The voluntary participation of area residents remains key to the continued existence of the recycling center. Most agree is it much better to turn #1 or #2 plastics into a park bench rather than continue to fill the local landfill. The Pratt County Recycle Center makes this possible.
Like many of his generation, recycle center employee and Pratt native Casey Ziehr did not know much about recycling, or even care about it, before he started his current job.
“In school, I was not taught about recycling at all. You just know that a guy comes and takes your trash away,” he said. “Now I understand recycling and how important it really is and how easy it can be.”
The Pratt County Recycle Center has convenient hours, being open from 7 a.m. to 4 p.m., Tuesday through Friday, and 7 a.m. to 1 p.m. on Saturdays.
Current recycle center staff is working to make it as easy as possible for local residents to recycle their household and business waste.
Customers may bring their items into the building, entering on the east end of the building. Once inside, employees help unload recyclables into the appropriate bins.

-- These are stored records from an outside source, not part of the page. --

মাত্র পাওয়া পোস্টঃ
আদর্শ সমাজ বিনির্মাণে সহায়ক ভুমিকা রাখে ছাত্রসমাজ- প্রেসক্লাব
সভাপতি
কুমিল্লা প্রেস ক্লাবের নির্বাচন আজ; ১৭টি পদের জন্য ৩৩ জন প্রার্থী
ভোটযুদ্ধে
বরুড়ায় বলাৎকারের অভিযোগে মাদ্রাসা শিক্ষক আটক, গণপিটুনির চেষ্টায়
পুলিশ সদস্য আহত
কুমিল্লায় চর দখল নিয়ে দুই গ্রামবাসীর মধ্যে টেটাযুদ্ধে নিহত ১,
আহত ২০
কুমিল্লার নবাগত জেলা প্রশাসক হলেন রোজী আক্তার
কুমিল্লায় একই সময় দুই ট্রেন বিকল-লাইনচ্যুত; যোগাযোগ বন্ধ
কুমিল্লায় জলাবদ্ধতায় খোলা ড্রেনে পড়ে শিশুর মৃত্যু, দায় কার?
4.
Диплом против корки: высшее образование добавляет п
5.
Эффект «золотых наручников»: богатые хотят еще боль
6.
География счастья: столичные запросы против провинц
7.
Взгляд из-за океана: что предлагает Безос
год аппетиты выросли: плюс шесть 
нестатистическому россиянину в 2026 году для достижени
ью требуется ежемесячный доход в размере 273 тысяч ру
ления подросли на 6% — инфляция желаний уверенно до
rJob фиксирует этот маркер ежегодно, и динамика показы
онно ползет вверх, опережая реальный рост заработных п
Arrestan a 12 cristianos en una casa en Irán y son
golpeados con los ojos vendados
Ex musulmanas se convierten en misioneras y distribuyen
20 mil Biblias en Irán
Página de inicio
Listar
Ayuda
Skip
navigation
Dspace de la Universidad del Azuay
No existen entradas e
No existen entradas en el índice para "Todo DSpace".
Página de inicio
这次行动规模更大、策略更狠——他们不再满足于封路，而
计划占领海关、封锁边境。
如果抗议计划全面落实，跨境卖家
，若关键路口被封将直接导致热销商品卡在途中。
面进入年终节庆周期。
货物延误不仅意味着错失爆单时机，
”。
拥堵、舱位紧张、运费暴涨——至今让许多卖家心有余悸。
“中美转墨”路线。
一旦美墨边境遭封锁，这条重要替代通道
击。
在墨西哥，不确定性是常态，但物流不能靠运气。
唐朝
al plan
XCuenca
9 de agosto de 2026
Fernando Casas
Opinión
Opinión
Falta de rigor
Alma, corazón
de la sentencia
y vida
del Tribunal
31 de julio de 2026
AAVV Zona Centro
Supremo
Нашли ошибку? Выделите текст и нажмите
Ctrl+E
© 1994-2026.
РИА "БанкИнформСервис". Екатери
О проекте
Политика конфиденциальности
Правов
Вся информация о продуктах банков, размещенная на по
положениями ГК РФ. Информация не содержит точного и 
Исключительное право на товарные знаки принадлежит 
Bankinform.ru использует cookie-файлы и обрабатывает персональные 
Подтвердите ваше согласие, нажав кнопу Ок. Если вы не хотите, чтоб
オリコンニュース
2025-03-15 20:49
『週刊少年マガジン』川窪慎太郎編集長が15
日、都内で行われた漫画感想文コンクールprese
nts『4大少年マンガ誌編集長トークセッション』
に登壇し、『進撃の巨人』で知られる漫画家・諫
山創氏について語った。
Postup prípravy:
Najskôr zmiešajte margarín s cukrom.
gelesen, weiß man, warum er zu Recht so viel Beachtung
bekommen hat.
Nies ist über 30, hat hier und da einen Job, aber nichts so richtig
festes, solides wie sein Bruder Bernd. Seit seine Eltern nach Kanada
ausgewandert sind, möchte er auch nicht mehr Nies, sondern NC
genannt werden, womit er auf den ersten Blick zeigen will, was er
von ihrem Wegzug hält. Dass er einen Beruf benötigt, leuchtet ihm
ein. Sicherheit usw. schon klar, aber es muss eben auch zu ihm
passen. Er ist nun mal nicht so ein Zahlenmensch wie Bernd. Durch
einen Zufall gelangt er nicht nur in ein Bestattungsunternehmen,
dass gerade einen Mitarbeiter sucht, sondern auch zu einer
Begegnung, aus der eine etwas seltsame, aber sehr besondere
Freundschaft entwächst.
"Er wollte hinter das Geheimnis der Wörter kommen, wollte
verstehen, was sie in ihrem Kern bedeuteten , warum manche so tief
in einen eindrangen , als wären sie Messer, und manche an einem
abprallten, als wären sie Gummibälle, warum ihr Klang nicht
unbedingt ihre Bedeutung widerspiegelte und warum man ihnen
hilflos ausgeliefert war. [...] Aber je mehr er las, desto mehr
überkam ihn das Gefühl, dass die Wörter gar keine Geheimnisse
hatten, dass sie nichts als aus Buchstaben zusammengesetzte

A list of accepted items for recycling can be found at Hours open and items not accepted are also posted on this website.
One important issue for Ziehr is global warming and how recycling can help to reduce its impact.  
“What keeps recycling growing is the belief that we want to continue our species,” he said. “Unless we think of global warming as a natural disaster and that we want to do more, nothing will change.”
He said that 33 percent of all things created in the world are not recyclable.
“If it is cheaper for the manufacturer to create material with raw ingredients rather than recycled products, then that’s what they’ll do.”
He said he hopes that this fact will change over time as global manufacturers see the bigger picture and create products and packaging that can be recycled and thus have less impact upon the environment.
Another fact Ziehr contemplates is that oil is used to create plastics. As manufacturers create more and more single-use plastic products, rather than create ones that are recyclable, increased oil exploration will be necessary, which, if one traces out the connection, will ultimately contribute to climate change (see
“There are a lot of plastics today,” Ziehr said. “Why do we have a plastic island in the middle of the ocean?”
Despite the many challenges facing those on earth today, Ziehr said he is optimistic about the future of recycling in Pratt County.
“I’d say the majority of people do care. I wouldn’t expect us to disappear,” he said.
Casey views education as the best hope for our future.
“We have the chance to fix it. We can educate people. We can make things better. It just takes time,” he said.
He surmised that sometimes the fear of the unknown can prevent people from taking positive action to cure a problem, such as participating in a recycling program.
“We just don’t like to do things that we don’t know or understand because we fear what we don’t know,” he said. In other countries, they are educating preschoolers about recycling. Here, if more businesses would recycle products, then the people working there might be encouraged to do it.”
Ziehr said he has seen a positive recycling trend already present in the state and the community. He hopes this will only increase over time.
“In Kansas, there are no mandates for recycling. However, even without mandates, we recycle at 33 percent, and that’s the national average,” he said. “There is a business in Hoisington that is 100 percent recyclable. It took them time and some money and some years, but they did it.”
With the quality recycling center located in Pratt, area residents have every opportunity to make a difference in the longevity of earth, whether is it Earth Day week, or not.